• Problem description: Go to the line containing "RIO GRANDE DO SUL" in the records below. Repeat it and the lines after it exactly, all the way to the end.

==== Data provided ====

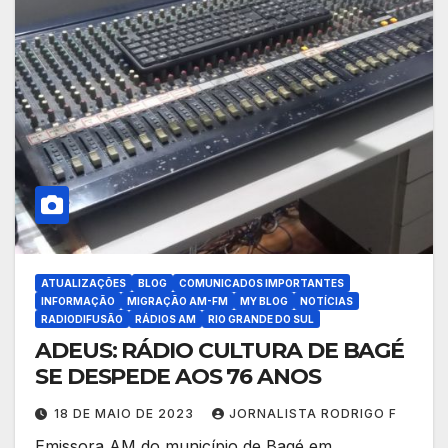
ATUALIZAÇÕES
BLOG
COMUNICADOS IMPORTANTES
INFORMAÇÃO
MIGRAÇÃO AM-FM
MY BLOG
NOTÍCIAS
RADIODIFUSÃO
RÁDIOS AM
RIO GRANDE DO SUL
ADEUS: RÁDIO CULTURA DE BAGÉ
SE DESPEDE AOS 76 ANOS
18 DE MAIO DE 2023
JORNALISTA RODRIGO F
Emissora AM do município de Bagé em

====

• Expected output:
RIO GRANDE DO SUL
ADEUS: RÁDIO CULTURA DE BAGÉ
SE DESPEDE AOS 76 ANOS
18 DE MAIO DE 2023
JORNALISTA RODRIGO F
Emissora AM do município de Bagé em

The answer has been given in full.